* _Entries supplied_:
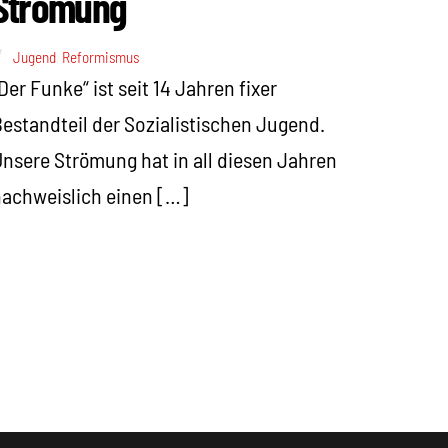
Strömung
Jugend
,
Reformismus
Der Funke“ ist seit 14 Jahren fixer
estandteil der Sozialistischen Jugend.
nsere Strömung hat in all diesen Jahren
achweislich einen […]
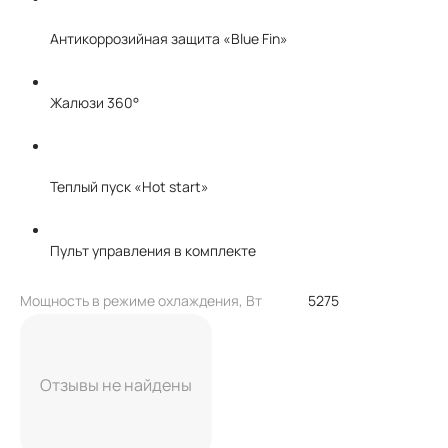
Антикоррозийная защита «Blue Fin»
Жалюзи 360°
Теплый пуск «Hot start»
Пульт управления в комплекте
Мощность в режиме охлаждения, Вт
5275
Отзывы не найдены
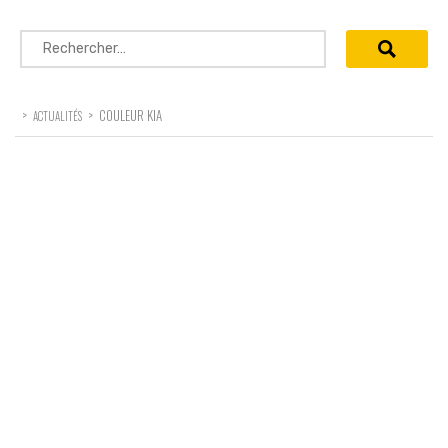
Rechercher :
>
>
COULEUR KIA
ACTUALITÉS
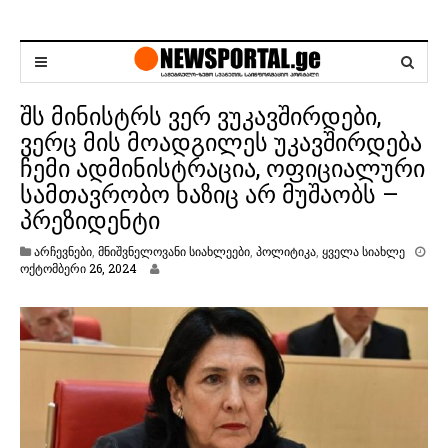
შს მინისტრს ვერ ვუკავშირდები,
ვერც მის მოადგილეს უკავშირდება
ჩემი ადმინისტრაცია, ოფიციალური
სამთავრობო ხაზიც არ მუშაობს –
პრეზიდენტი
არჩევნები
,
მნიშვნელოვანი სიახლეები
,
პოლიტიკა
,
ყველა სიახლე
ო
ოქტომბერი 26, 2024
ქ
ტ
ო
მ
ბ
ე
რ
ი
2
6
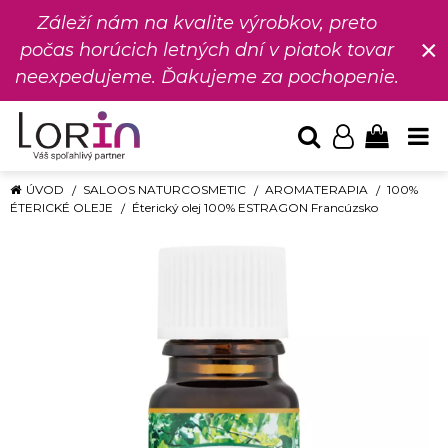
Záleží nám na kvalite výrobkov, preto
×
počas horúcich letných dní v piatok tovar
neexpedujeme. Ďakujeme za pochopenie.
ÚVOD
SALOOS NATURCOSMETIC
AROMATERAPIA
100%
ÉTERICKÉ OLEJE
Éterický olej 100% ESTRAGON Francúzsko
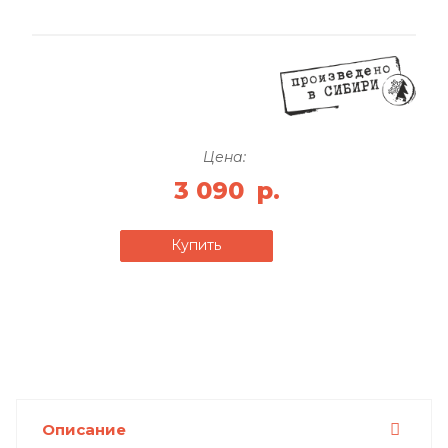
Цена:
3 090
р.
Купить
Описание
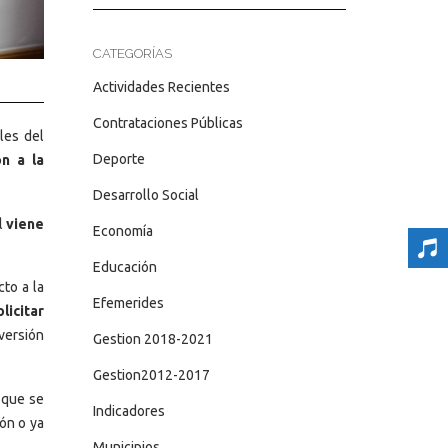
CATEGORÍAS
Actividades Recientes
Contrataciones Públicas
les del
Deporte
ón a la
Desarrollo Social
l
viene
Economía
Educación
to a la
Efemerides
licitar
nversión
Gestion 2018-2021
Gestion2012-2017
 que se
Indicadores
ón o ya
Municipios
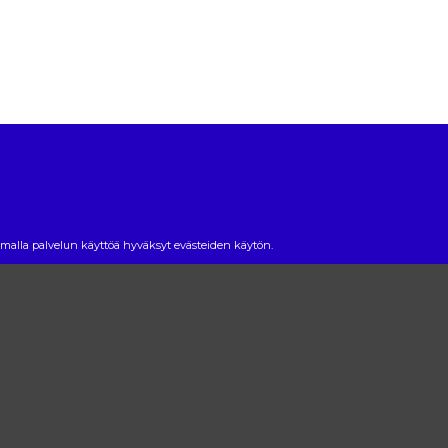
alla palvelun käyttöä hyväksyt evästeiden käytön.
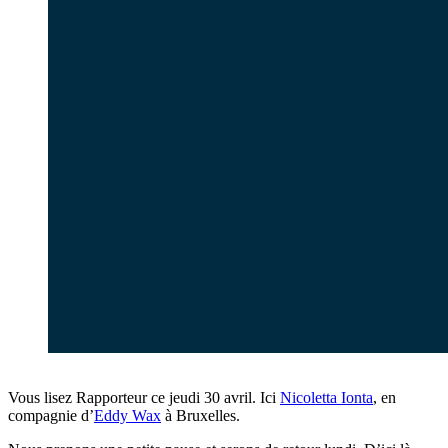
Vous lisez Rapporteur ce jeudi 30 avril. Ici
Nicoletta Ionta
, en
compagnie d’
Eddy Wax
à Bruxelles.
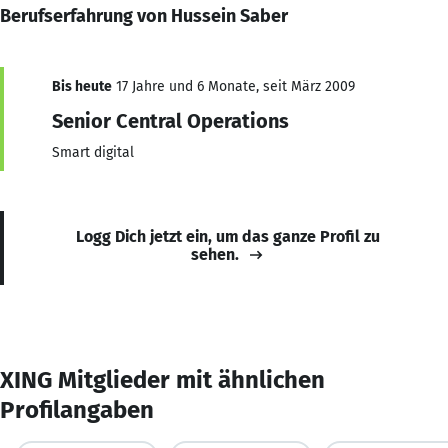
Berufserfahrung von Hussein Saber
Bis heute
17 Jahre und 6 Monate, seit März 2009
Senior Central Operations
Smart digital
Logg Dich jetzt ein, um das ganze Profil zu
sehen.
XING Mitglieder mit ähnlichen
Profilangaben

* _What you should do_: The reply should contain every line of the material exactly, and no images.

* _Finished task_:
Strömung
Jugend
,
Reformismus
Der Funke“ ist seit 14 Jahren fixer
estandteil der Sozialistischen Jugend.
nsere Strömung hat in all diesen Jahren
achweislich einen […]
Антикоррозийная защита «Blue Fin»
Жалюзи 360°
Теплый пуск «Hot start»
Пульт управления в комплекте
Мощность в режиме охлаждения, Вт
5275
Отзывы не найдены
Rechercher :
>
>
COULEUR KIA
ACTUALITÉS
შს მინისტრს ვერ ვუკავშირდები,
ვერც მის მოადგილეს უკავშირდება
ჩემი ადმინისტრაცია, ოფიციალური
სამთავრობო ხაზიც არ მუშაობს –
პრეზიდენტი
არჩევნები
,
მნიშვნელოვანი სიახლეები
,
პოლიტიკა
,
ყველა სიახლე
ო
ოქტომბერი 26, 2024
ქ
ტ
ო
მ
ბ
ე
რ
ი
2
6
Záleží nám na kvalite výrobkov, preto
×
počas horúcich letných dní v piatok tovar
neexpedujeme. Ďakujeme za pochopenie.
ÚVOD
SALOOS NATURCOSMETIC
AROMATERAPIA
100%
ÉTERICKÉ OLEJE
Éterický olej 100% ESTRAGON Francúzsko
Цена:
3 090
р.
Купить
Описание
CATEGORÍAS
Actividades Recientes
Contrataciones Públicas
les del
Deporte
ón a la
Desarrollo Social
l
viene
Economía
Educación
to a la
Efemerides
licitar
nversión
Gestion 2018-2021
Gestion2012-2017
 que se
Indicadores
ón o ya
Municipios
alla palvelun käyttöä hyväksyt evästeiden käytön.
Vous lisez Rapporteur ce jeudi 30 avril. Ici
Nicoletta Ionta
, en
compagnie d’
Eddy Wax
à Bruxelles.
Berufserfahrung von Hussein Saber
Bis heute
17 Jahre und 6 Monate, seit März 2009
Senior Central Operations
Smart digital
Logg Dich jetzt ein, um das ganze Profil zu
sehen.
XING Mitglieder mit ähnlichen
Profilangaben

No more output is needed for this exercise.